Article/Intelligence
Litigation Coverage: STG, Participating Lenders Argue Mitel Decision Requires Dismissal of Excluded Lenders’ Drop-Down Suit Because Transaction Did Not Directly Affect Sacred Rights
Relevant Documents:
Amended Complaint
STG Motion to Dismiss
Participating Lenders’ Motion to Dismiss
Antares Motion to Dismiss
On March 31, Wind Point- and Oaktree-sponsored STG Logistics and the majority first lien lenders that participated in the company’s October 2024 drop-down liability management exercise moved to dismiss a New York state court suit brought by excluded lenders Axos and Siemens. Wind Point and STG argue that the transaction was “negotiated, agreed-to, and implemented in strict compliance” with the credit agreement.
According to the excluded lenders, STG transferred “critical collateral assets and guarantors” to unrestricted subsidiaries STG Distribution LLC and STG Distribution Holdings LLC, prepaid the participating lenders’ loans, took out new loans secured by the transferred assets and the assets remaining in the restricted group, and stripped “critical lender protections,” including payment and default provisions, from the original first lien credit agreement.
The excluded lenders maintain the drop-down “ran afoul of several lender protections in the existing credit agreement,” including protections added in May 2024 “to expressly prohibit exactly this type of abusive transaction, in exchange for the lenders’ forbearance for nearly two years on leverage covenants.” The excluded lenders specifically point to a May provision requiring that “any opportunity to participate and/or receive” favorable non-pro-rata treatment “be held open to all Lenders for at least five Business Days.”
According to the excluded lenders, that new provision, combined with sacred rights already included in the credit agreement, “closed potential avenues” for liability management transactions involving “dropdowns to unrestricted subsidiaries or non-pro-rata treatment of Loans.”

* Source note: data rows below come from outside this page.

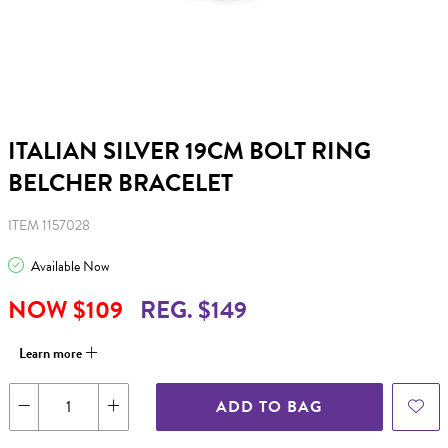
ITALIAN SILVER 19CM BOLT RING
BELCHER BRACELET
ITEM 1157028
Available Now
NOW $109
REG. $149
Learn more
ADD TO BAG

However, STG asserts in its motion to dismiss that the excluded lenders “ignore STG’s right to amend nearly every provision in the credit agreement with the consent of a simple majority of lenders,” including provisions restricting non-pro-rata loan redemptions and the new anti-drop-down language cited by the excluded lenders.

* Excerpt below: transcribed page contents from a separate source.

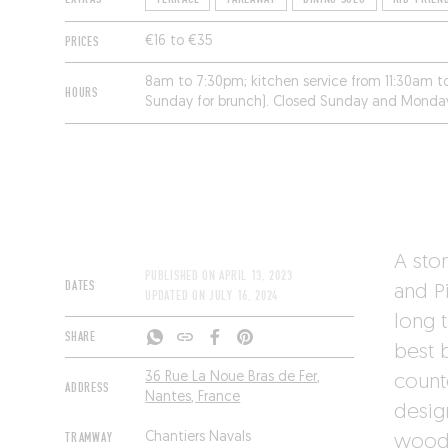
PRICES
€16 to €35
8am to 7:30pm; kitchen service from 11:30am 
HOURS
Sunday for brunch). Closed Sunday and Monda
A sto
PUBLISHED ON
APRIL 13, 2023
DATES
and P
UPDATED ON
JULY 16, 2024
long 
SHARE
best b
36 Rue La Noue Bras de Fer,
count
ADDRESS
Nantes, France
desig
TRAMWAY
Chantiers Navals
woode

Like Hunkemöller International, which moved to dismiss a similar liability management suit on March 31, STG argues that none of the transaction amendments directly affected the excluded lenders’ sacred rights and, under the Dec, 31, 2024, Mitel decision, amendments that do not directly modify sacred rights “cannot support a ‘sacred rights’ claim even if these amendments are alleged to ‘effectively’ impact Plaintiffs.”
STG also maintains that even prior to the transaction amendments, the credit agreement allowed it to selectively exchange existing loans for new unrestricted subsidiary loans at a discount using “internally generated funds or otherwise.” STG insists that it exchanged the original loans with “internally generated funds” in the form of “an intercompany loan that moved cash between entities in the STG Defendants’ corporate structure.”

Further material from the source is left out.